If data science isn't your thing, maybe a course on iOS or Android app development will scratch your itch. You could also look into cloud-based development with programs from AWS or IBM. Chances are good that, if you've got an interest, there's a course out there for you.
I hope this list is helpful for you as you seek your own path to a well-rounded education as a developer.
Top comments (5)
Thank you so much for sharing this list!
I actually signed up for the Harvard CS50 course earlier this week, while in job hunt limbo. There's a lot of concepts being covered with this course. Even though I have been in the front-end development space for while, the origin story to certain syntax wasn't always clear to me and it bothered me that I don't know them. Is it necessary, no not really. But being an odd history nut in my spare time, it builds confidence in my brain!
I can totally see that! I love learning the backstory behind why things are the way they are.
Very good contribution friend, greetings from Argentina. Adiós.
That’s a great list. Thank you!!
But isn’t there too much duplicated information? Like the DartmouthX C programming course and what Harvard’s cs50 teaches.
Sure, there's some material that duplicates things covered in other parts. That's more or less the result of putting together a "program" in an ad-hoc fashion using different sources rather than creating one as a whole where the materials are designed to complement each other.

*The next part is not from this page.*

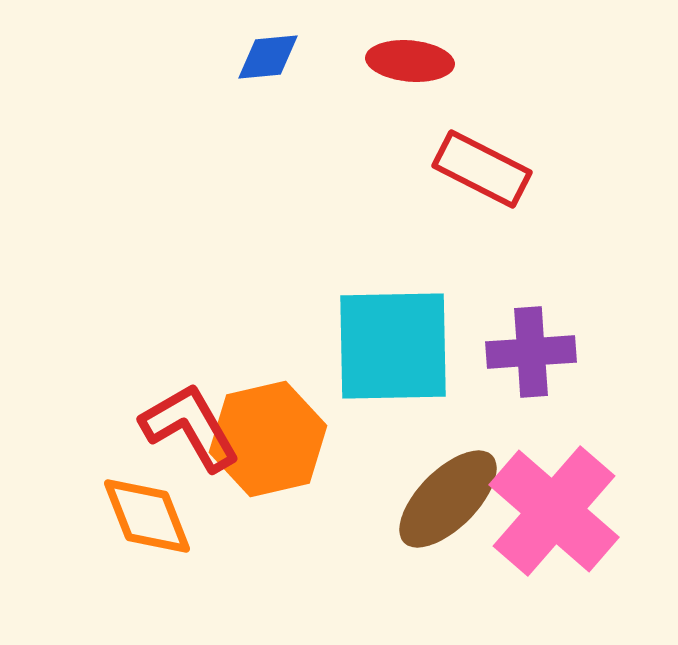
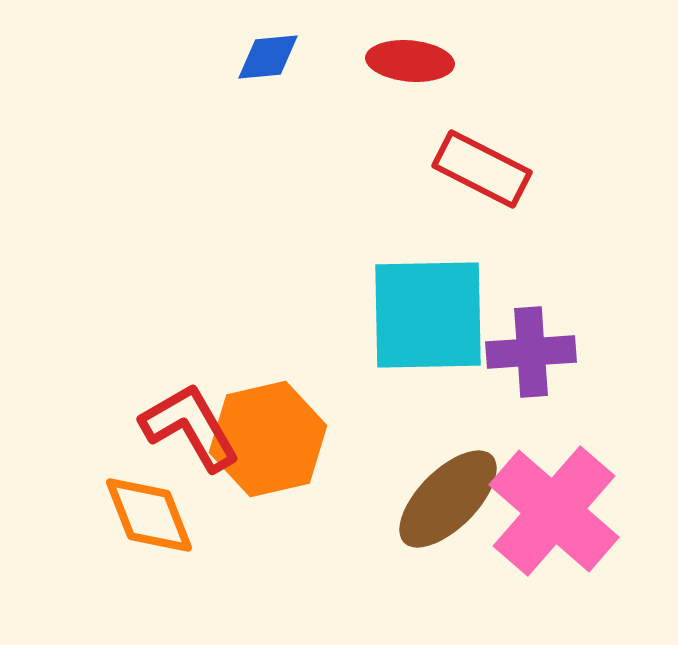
cyan square: moved 35 px right, 31 px up
orange diamond: moved 2 px right, 1 px up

For the specific example you raise, yeah there's a lot of overlap. It looks to me like the DartmouthX course goes into more depth with C than CS50 to some extent, and then there's the Linux stuff. The Linux stuff is probably the bigger attraction for me.
If someone is happy with their understanding of C they could always do something like skip the DartmouthX course and get a good book on C programming with the Unix interface.